Many academics now read journal articles on screen, as PDF files. Holdouts—and they are everywhere—print out forest-sized stacks of paper that teeter on crowded desks.
Freedom from clutter is just one advantage of digital reading. Another is searchability: a large database of articles is a crutch for our fallible memories. Thanks to Spotlight, a full-text keyword query can substitute for a laborious hunt for literature. A few carefully phrased searches is all it takes for instant recall.
Spotlight has a maddening flaw, however. Standard PDF annotations—both “sticky notes” and text “typed” on a page—are not indexed. As far as Spotlight is concerned, they do not exist.
For me this is no trivial problem. More often than not, these annotations contain the very text I’m searching for.
Papers, my reference manager of choice, has a partial solution. The software has its own annotation feature built-in. Though sticky notes created in Papers don’t get indexed by Spotlight, they are searchable with Papers’ own search function. Still, I often want to search PDF notes that aren’t annotated in Papers. I’m also wary of relying too heavily on Papers’ annotations since the feature is still a little buggy.
Skim is also Spotlight-friendly. The app stores its annotations in a separate file (with a .skim extension) that Spotlight happily indexes. And it’s easy to convert the Adobe-style annotations used by Preview, PDFpen and most other PDF software into Skim notes. Select “Convert Notes…” under the File menu, or assign a keyboard shortcut.
I now designate Skim as my default PDF editor in Papers. (In the “Paper” menu, scroll down to the “Open PDF with…” option. If you want Papers to default to Skim, rather than open a new tab in Papers, go to Preferences, select the “Papers” pane, and select Skim in the “Open PDF Files” drop-down.)
My problem was mostly solved, but what about all those PDFs already annotated using the standard tools? And then there were the PDFs annotated on the iPad.
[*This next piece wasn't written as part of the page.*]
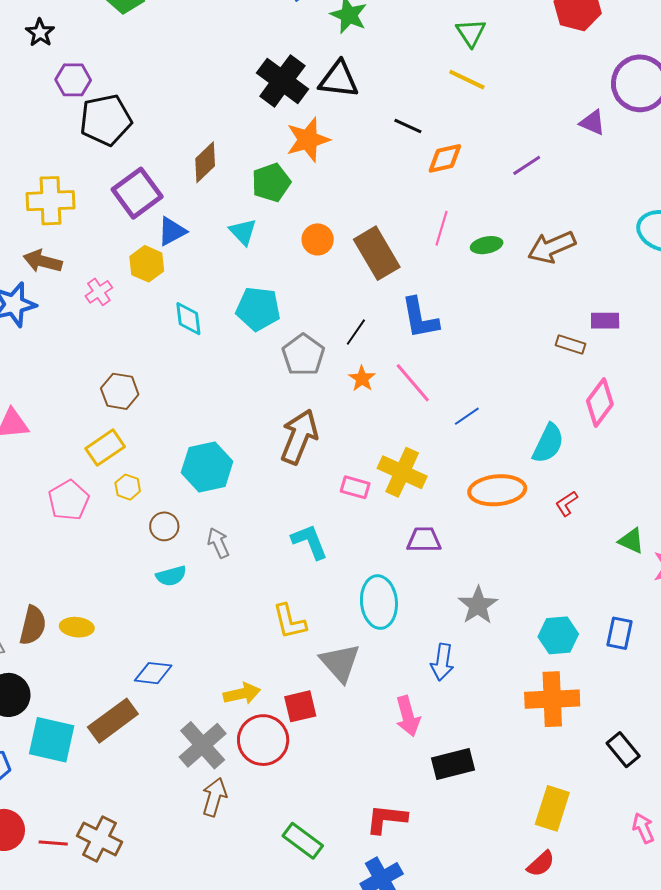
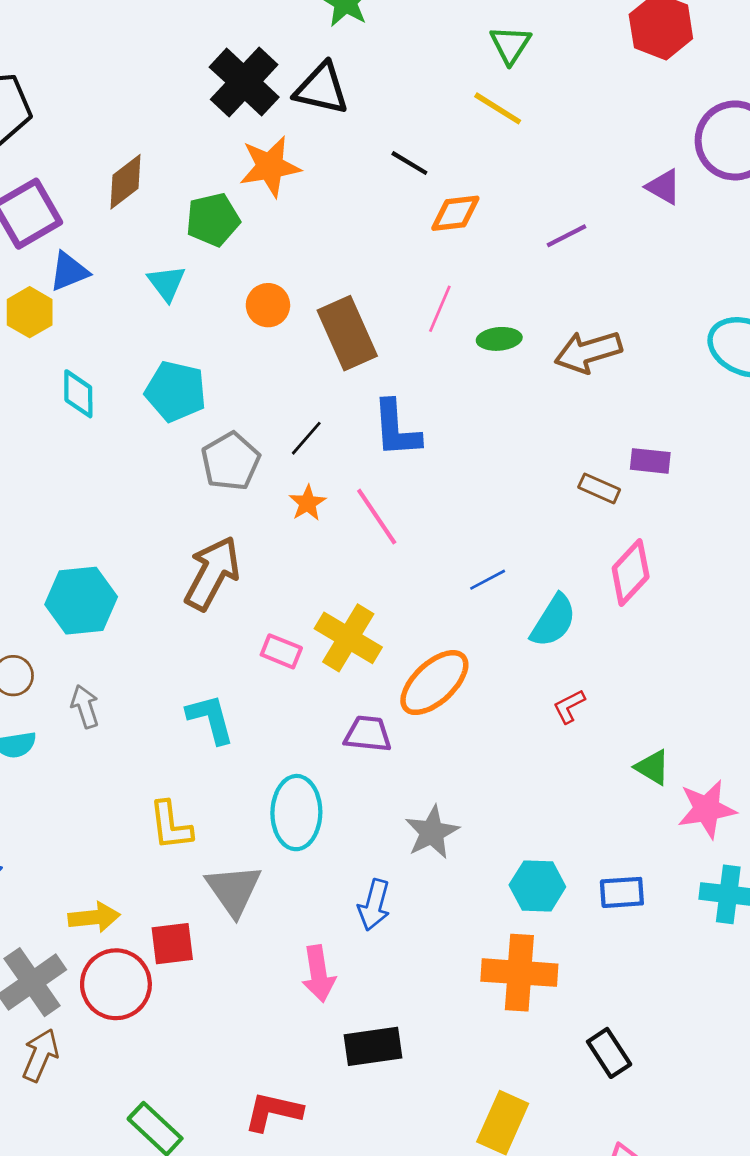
blue line: (467, 416) -> (488, 580), moved
orange ellipse: (497, 490) -> (434, 683), moved, turned -44
blue rectangle: (619, 633) -> (622, 892), turned 68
All of the best PDF apps on iOS—including iAnnotate, GoodReader, PDFpen for iPad, and (my favorite) PDF Expert—use standard, Adobe-style annotation tools. It takes too much time to manually convert each and every old or iPad-derived PDF to Skim formatting.
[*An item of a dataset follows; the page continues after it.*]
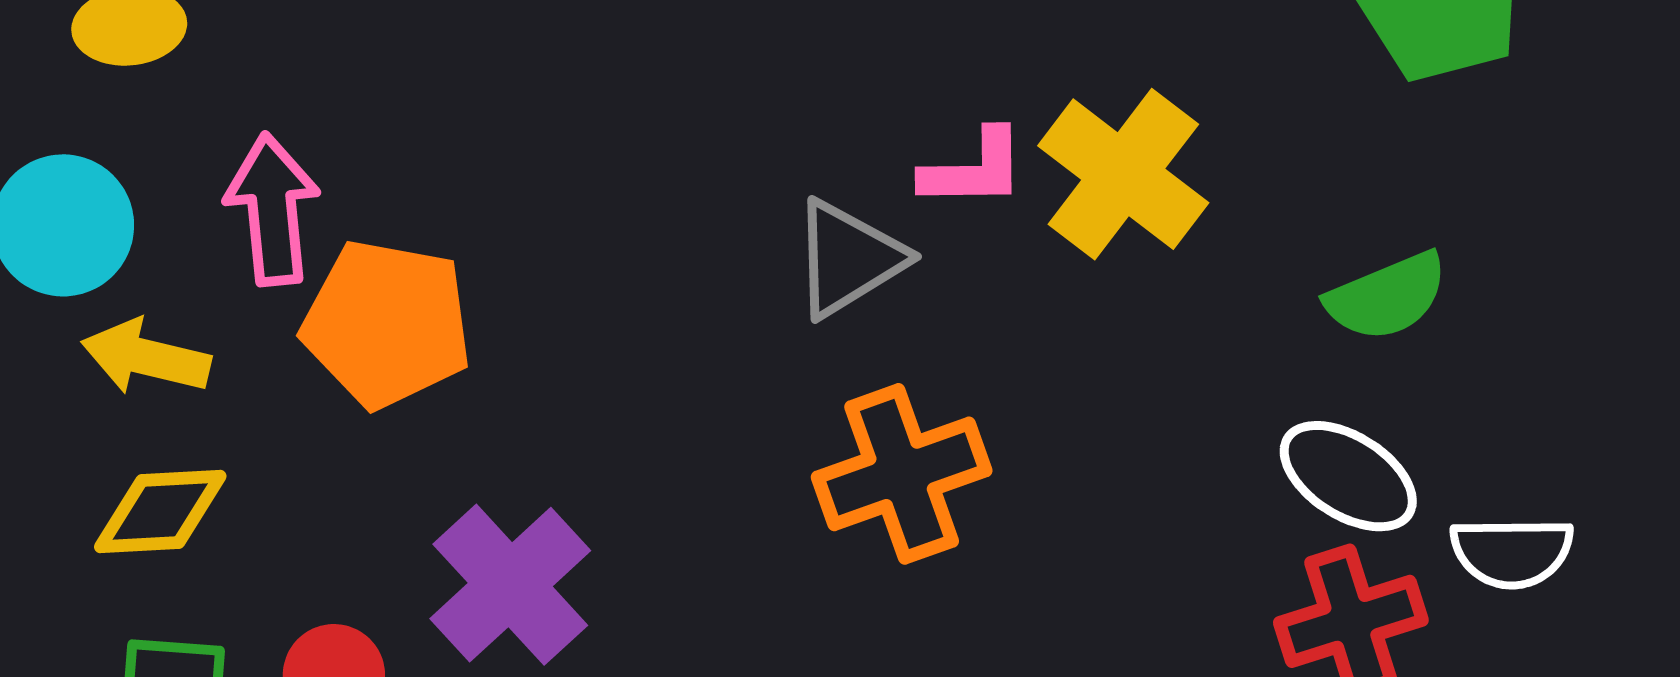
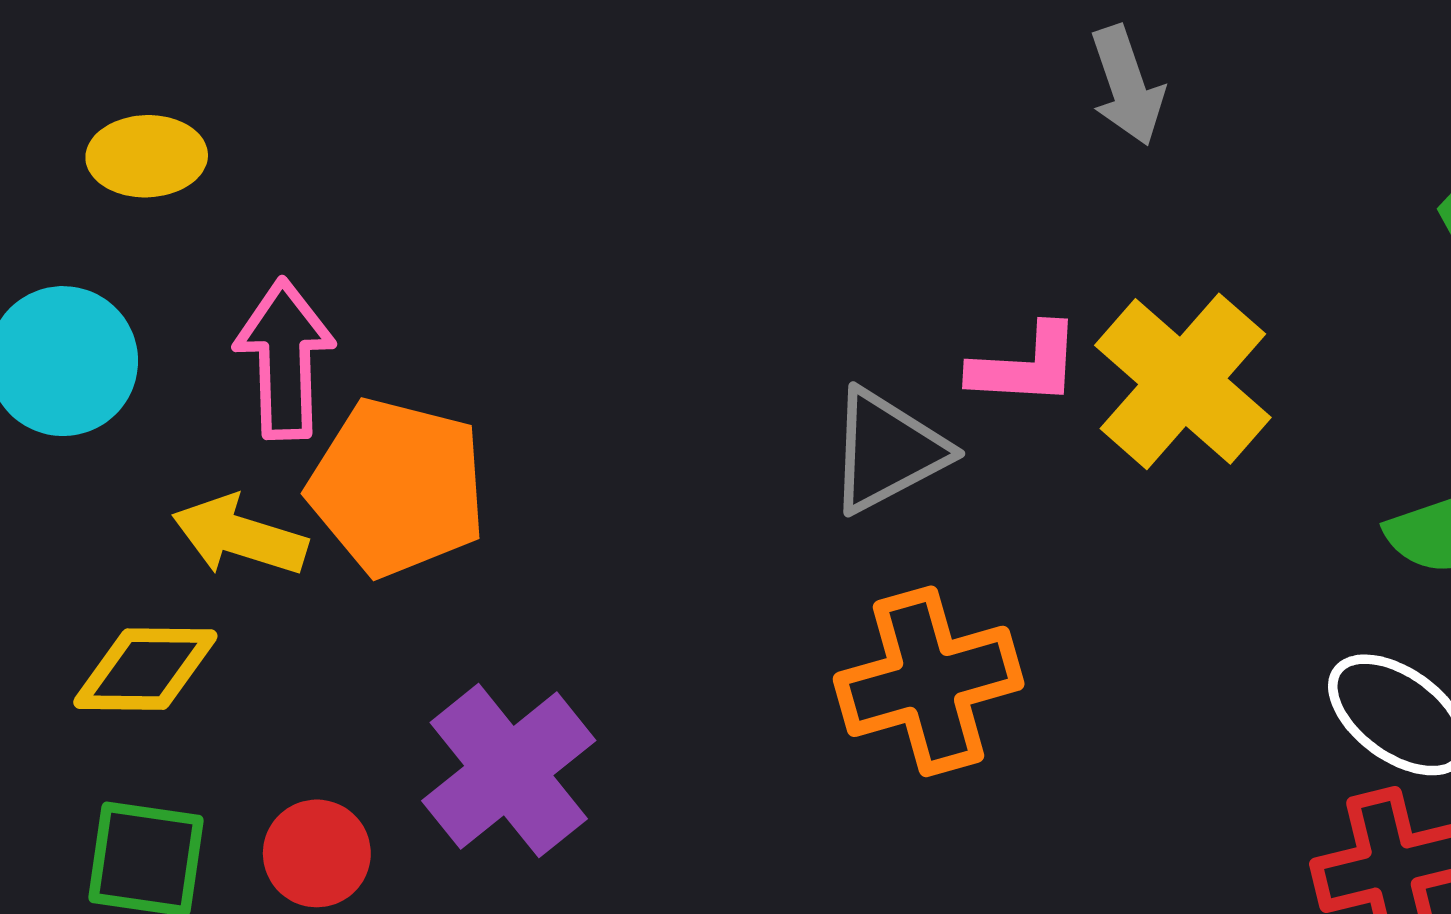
yellow arrow: (146, 357) -> (240, 536), moved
There’s an obvious need here for automation, but unfortunately no simple solution. The problem is that there’s no easy way to automatically detect that a PDF contains annotations (and therefore needs converting to Skim). None of the PDF metadata registers that a PDF has been annotated, so there’s no way to trigger an automated conversion.
Be warned that the solution I hit upon is fiddly. It works, but only justifies the set up if you have a large batch of PDFs to convert and/or if you frequently take notes on your iPad. The solution involves Hazel, the indispensable Mac automation tool.
A post on Hazel’s forums (by AppleSuperlatives) suggested using grep, the Unix plain-text search utility, for a related issue (detecting whether a PDF had been OCRed). The basic insight was that PDFs are, at core, binary files, which grep can search.
The next step was to isolate a snippet of text that gets added to a PDF’s binary when annotations exist. To do this I opened two PDFs—identical, except that one had annotations—in a text editor and saved them as text files. Next, I used the superb file-comparison tool Kaleidoscope to call out the differences between the two files. The annotations, in this case, had been made in Preview, and I found and copied some text (“Annot /T”) that gets generated in every annotation. This would be my trigger.
I set up a new Hazel rule to monitor my main Papers folder. (For basics on Hazel, see the tutorials and tips on the developer’s site.) The updated version of Hazel has a few new “if” conditions, including “Passes shell script.”
I embedded a short script to detect if the “Annot /T” phrase appeared; if so, the Hazel action would trigger.
Just in case I added a second condition, to ensure that the matched file is a PDF.
The next step was to ask Hazel to convert the standard-annotation PDF to Skim. First I prompted Hazel to open the file in Skim, and then added a short, embedded AppleScript.
I also added a separate Hazel rule, to run the conversion rule on all the subfolders in my Papers directory.
Soon all of my old, Preview-generated annotated PDFs converted to Skim. I encountered a problem, though, with the PDFs I annotated in PDF Expert for iPad: the “Annot /T” did not appear. So I used Kaleidoscope to find another phrase that appeared in PDF Expert-generated PDFs: “/Name /Comment”. I then modified the Hazel rule, using a nested condition—so that either “Annot /T” or “/Name /Comment” would trigger Hazel.
Now the articles I annotate on my iPad get converted too, once they’re back on my Mac. Of course if you use another iOS app like iAnnotate, you’ll need to locate a phrase and modify your Hazel rule accordingly.
It’s a hassle, for sure, but worth it. Now all my notes exist for Spotlight again. Memory restored.